Limitations & Future Work

  1. High cost due to dependency on powerful optimizer models (e.g., GPT-4o) and embedding models.
  2. The selection of hyperparameters \(b_1\), \(b_2\), and \(K\) requires tuning on a validation set.
  3. Performance is suboptimal on the Object Counting task (TextGrad 88.3% vs.
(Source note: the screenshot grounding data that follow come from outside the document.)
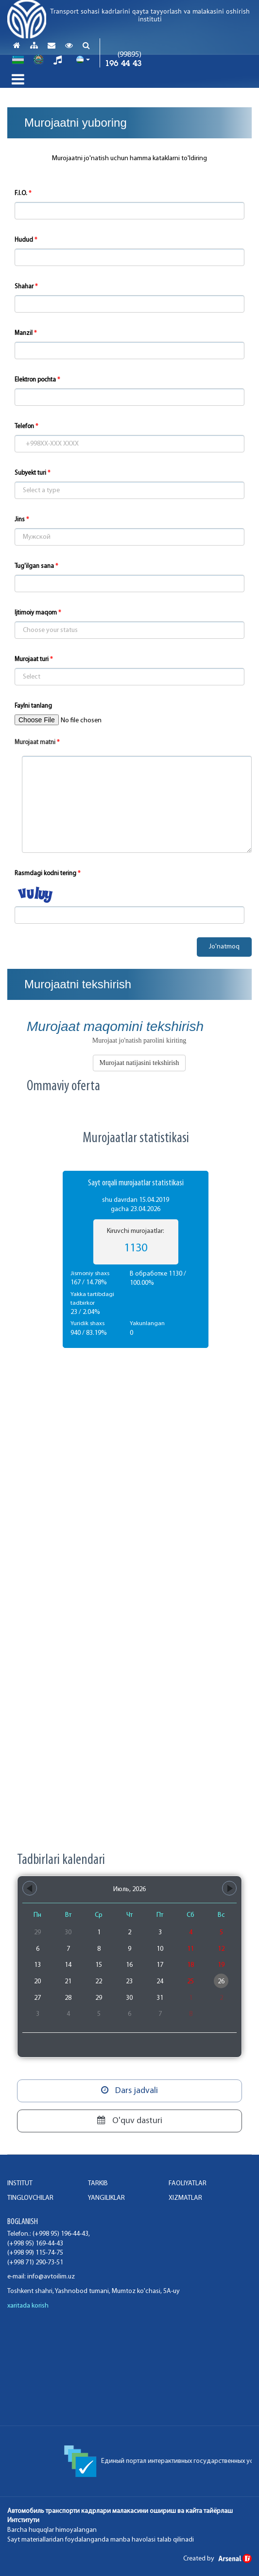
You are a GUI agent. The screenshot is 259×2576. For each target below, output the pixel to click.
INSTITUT (20, 2183)
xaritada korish (28, 2306)
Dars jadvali (129, 2090)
RiOT 86.9%).
  4. Sentence-granularity fusion in text residual connections may miss fine-grained optimizations within sentences.
  • Soft Prompt Tuning: PEFT-style methods, which require access to model parameters.
  • Discrete Token Search: Gradient-guided or RL-based methods, which require full access to the model.
  • Black-box Prompt Optimization: APE (parallel candidates), OPRO (meta-prompt optimization), TextGrad (textual gradients), and DSPy (declarative program synthesis).
  • Semantic Drift / Catastrophic Forgetting: Text-space analogies of continual learning methods such as parameter isolation and regularization.

Rating

⭐⭐⭐⭐ — Elegant methodological design (tree + residual + perplexity), comprehensive experiments, and thorough ablation studies. The contributions of the two core components are clear. The main drawbacks lie in the dependency on powerful models (GPT-4o) and the limited depth of analysis.